Священник остановился и повернулся, ожидая, что я скажу.
— Вы...— голос мой сорвался.— Вы не отказывались... Вы верили в меня все это время?..
— Нет,— покачал он головой.— Я всегда верил результатам своих вычислений.— Ладна слегка улыбнулся.— А мои вычисления не оставляли надежды для вас. Даже в геометрическом месте точек на вечере Донала Грима на Фриленде возможность вашего спасения была ничтожной. Даже на Маре, когда вы были там, вычисления не предоставляли вам ни единого шанса.
— Но... вы ... оставались...
— Не я. И никто из нас. А только Лиза. Она никогда не отказывалась от вас, Там. Даже после того, как вы оттолкнули ее на вечере у Грима, и когда вы появились на Маре, она настояла, чтобы мы эмоционально привязали ее к вам.
— Привязали? — это слово не имело смысла.
— Она связана с вами эмоционально. Это не влияет на вас, но если она потеряет вас, этот урон будет для нее невосполнимым. Больше, чем потеря Кейси для Яна Грима.
— Я не... понимаю... Это совсем ... Будьте добры, тогда ...
— Никто не мог предугадать такого хода событий.

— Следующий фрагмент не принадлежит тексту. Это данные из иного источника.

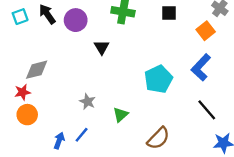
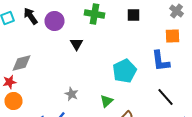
orange square: (206, 31) -> (172, 36), moved, turned 35
blue L-shape: (201, 67) -> (160, 61), turned -50
gray star: (87, 102) -> (72, 94), moved
green triangle: (121, 115) -> (106, 101), moved

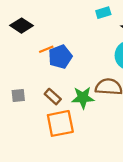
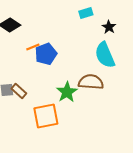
brown rectangle: (53, 97) -> (19, 91), moved
green star: (83, 98) -> (67, 92), turned -30

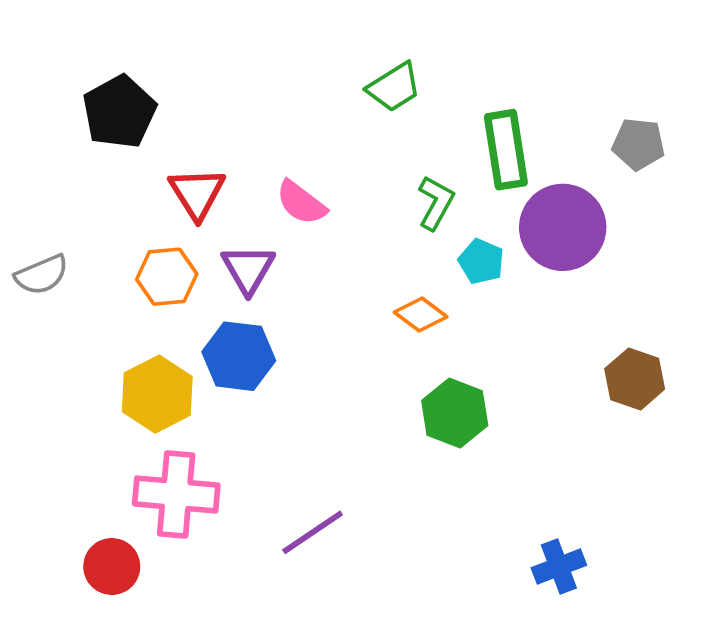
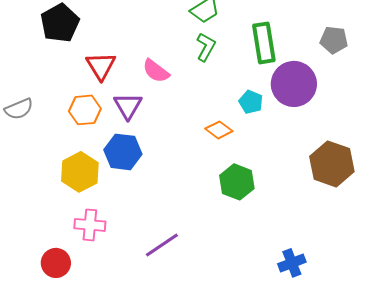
green L-shape: (436, 203) -> (206, 47), moved
brown hexagon: (635, 379) -> (332, 164), size x1.4
pink cross: (176, 494) -> (90, 225), size x0.7

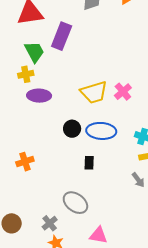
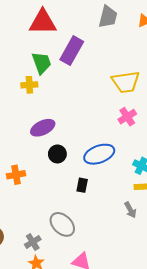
yellow trapezoid: (94, 92) -> (126, 82), moved
purple ellipse: (39, 96) -> (43, 128), moved, turned -35
black circle: (72, 129) -> (57, 154), moved
blue ellipse: (101, 131) -> (99, 154), turned -32

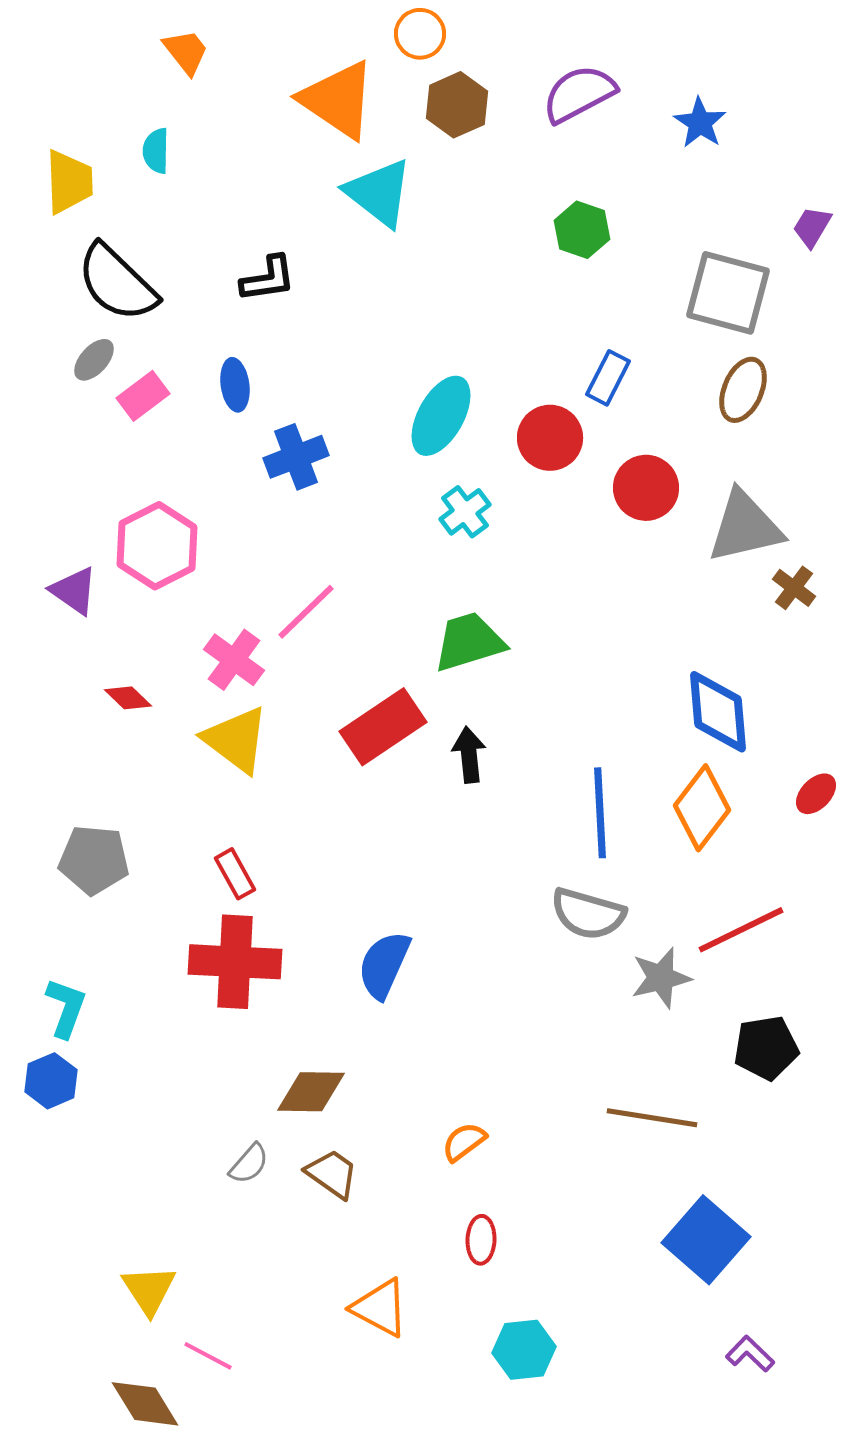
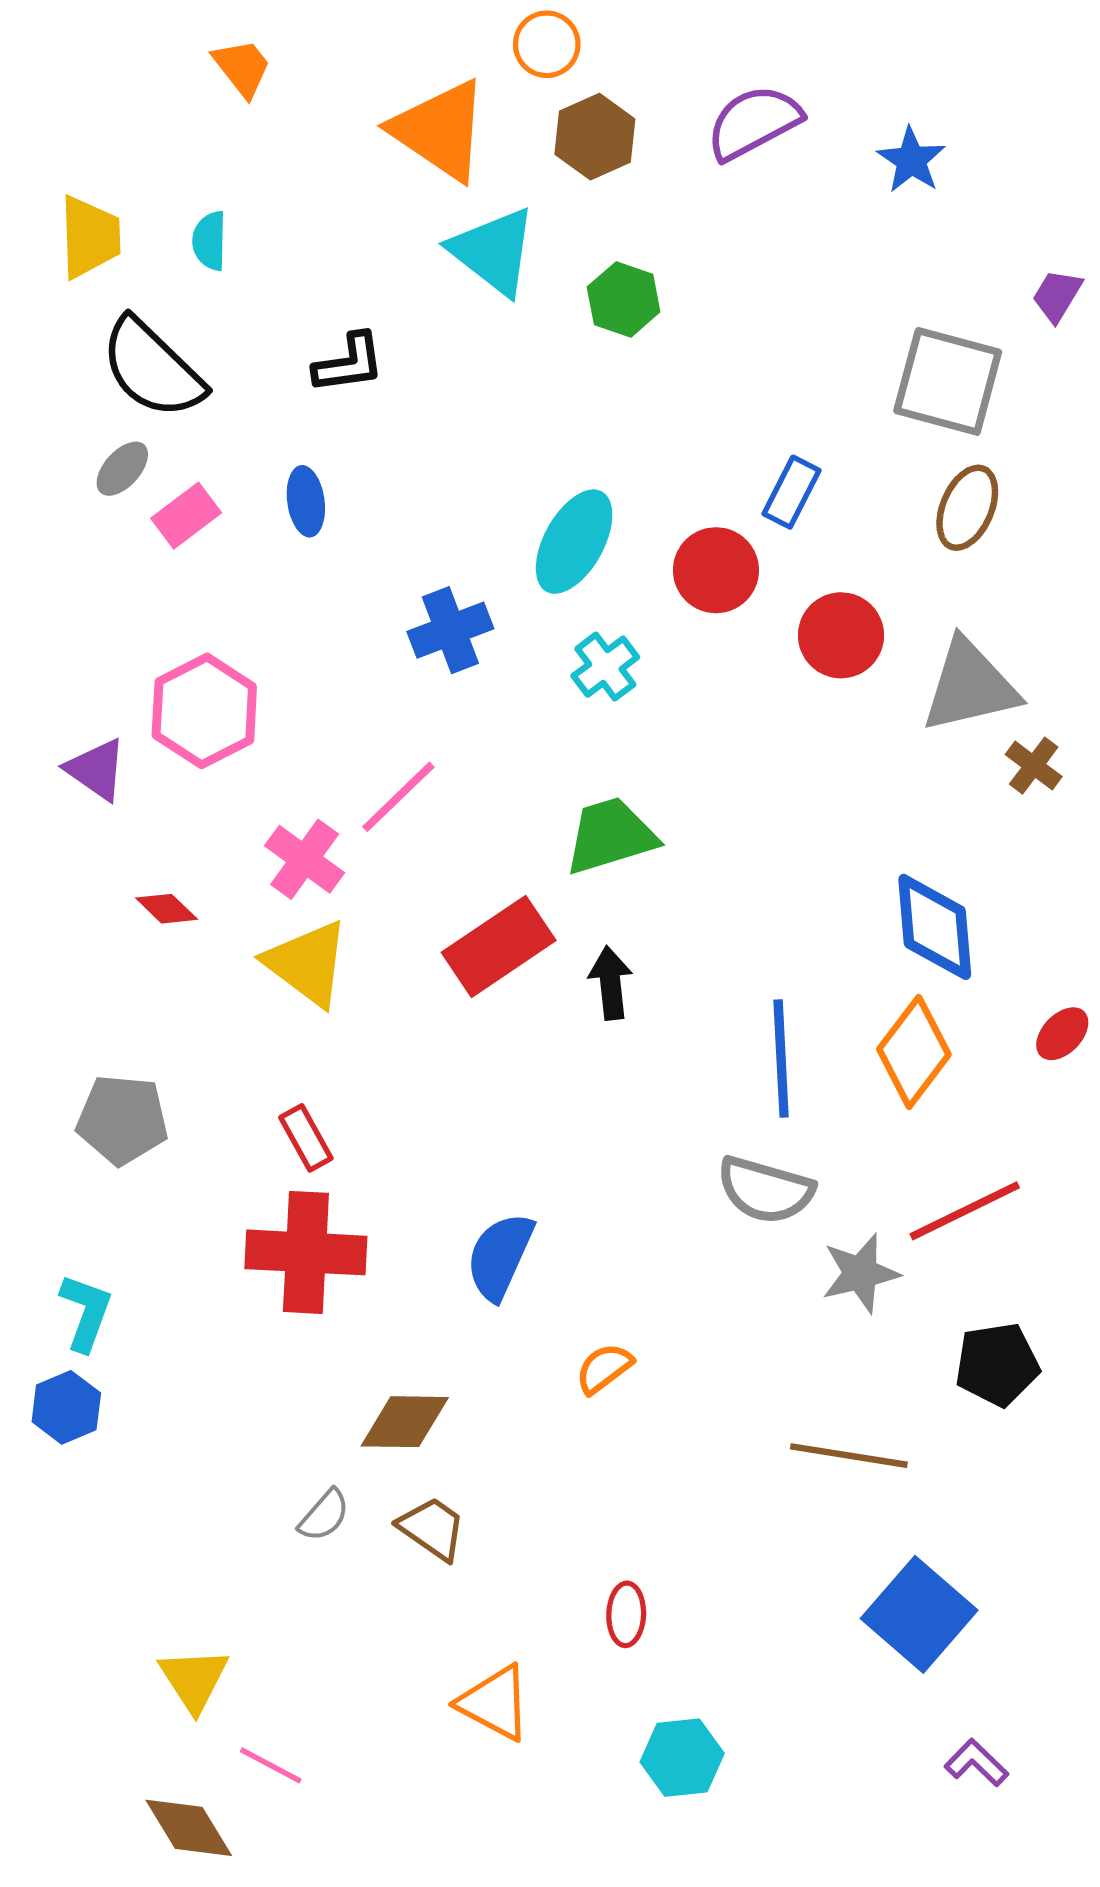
cyan semicircle: (156, 151) -> (210, 241), moved
green hexagon: (582, 230) -> (624, 299), moved
blue cross: (296, 457) -> (450, 630), moved
orange semicircle: (464, 1142) -> (604, 1368), moved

Только Лиза сможет сказать вам что-либо по этому поводу.
Ладна повернулся, дошел до машины, сел и, повернувшись ко мне, попрощался.
— До свидания,— сказал он и уехал.
Я шел и хохотал, потому что понял, что я мудрее его. Никакие расчеты не могли сказать ему, почему Лиза привязала меня к себе и тем самым спасла меня.
Я вновь почувствовал свою любовь к ней. А для спасения этой любви я должен был жить.
Почему я не пошел, когда она звала меня?
Сейчас ничего не изменилось вне меня. Изменился я сам! Я снова громко расхохотался. Сейчас я видел цель, которой раньше так недоставало.
«РАЗРУШЕНИЕ — СОЗИДАНИЕ»
СОЗИДАНИЕ — ясный и четкий ответ, который я искал все эти годы. Теперь, подобно одному чистому куску металла, откованного и свободного от примесей, я ясно представил себе истинную цель жизни.
Я сел в автомобиль, набрал код космопорта и, открыв окно для того, чтобы ветер обдувал мое разгоряченное лицо, тронулся в долгий путь. Уже отъезжая, я, услышал песню. Это был Боевой Гимн Солдат Френдлиза. Хотя я уносился прочь, голоса, казалось, преследовали меня.
Солдат, не спрашивай, как и что,
Там, где война, твое знамя вьется.
Орды врагов идут на нас.
Смелее воюй — и счастье найдется!
Но на далеком расстоянии голоса стали постепенно глохнуть. Облака впереди меня рассеивались, и робкие лучи солнца все смелее и смеле проглядывали сквозь них. Облака напоминали мне знамена армий, двигающихся вперед...
Я следил за ними все это время ... и вспоминал их во время космического рейса.
До тех пор, пока в один солнечный день не увидел ожидавшую меня Лизу.